### RECORDS PROVIDED
•••••
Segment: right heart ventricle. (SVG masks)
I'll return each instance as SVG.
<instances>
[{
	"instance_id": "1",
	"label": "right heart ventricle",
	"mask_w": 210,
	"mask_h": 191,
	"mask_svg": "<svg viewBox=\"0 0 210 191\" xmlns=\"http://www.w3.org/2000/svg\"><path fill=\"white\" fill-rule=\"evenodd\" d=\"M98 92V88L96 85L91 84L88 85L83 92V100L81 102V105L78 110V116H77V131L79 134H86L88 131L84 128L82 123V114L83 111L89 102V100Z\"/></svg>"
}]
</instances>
•••••
Transcribe the material above in its entirety. Match it exactly.

### SOLVED PROBLEM
Segment: right heart ventricle. (SVG masks)
I'll return each instance as SVG.
<instances>
[{
	"instance_id": "1",
	"label": "right heart ventricle",
	"mask_w": 210,
	"mask_h": 191,
	"mask_svg": "<svg viewBox=\"0 0 210 191\" xmlns=\"http://www.w3.org/2000/svg\"><path fill=\"white\" fill-rule=\"evenodd\" d=\"M98 92V88L96 85L91 84L88 85L83 92V100L81 102V105L78 110V116H77V131L79 134H86L88 131L84 128L82 123V114L83 111L89 102V100Z\"/></svg>"
}]
</instances>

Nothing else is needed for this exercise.